WHAT TO PRODUCE: Line by line, set down all the data below exactly, omitting any picture.

Data records:
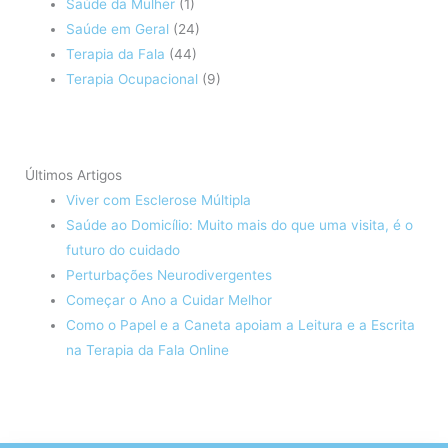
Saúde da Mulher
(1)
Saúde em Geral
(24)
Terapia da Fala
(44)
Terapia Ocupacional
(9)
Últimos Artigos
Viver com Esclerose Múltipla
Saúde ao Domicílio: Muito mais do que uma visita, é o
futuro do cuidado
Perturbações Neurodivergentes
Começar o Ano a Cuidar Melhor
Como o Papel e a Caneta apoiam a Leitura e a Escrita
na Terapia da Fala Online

TASK RESULT:
Saúde da Mulher
(1)
Saúde em Geral
(24)
Terapia da Fala
(44)
Terapia Ocupacional
(9)
Últimos Artigos
Viver com Esclerose Múltipla
Saúde ao Domicílio: Muito mais do que uma visita, é o
futuro do cuidado
Perturbações Neurodivergentes
Começar o Ano a Cuidar Melhor
Como o Papel e a Caneta apoiam a Leitura e a Escrita
na Terapia da Fala Online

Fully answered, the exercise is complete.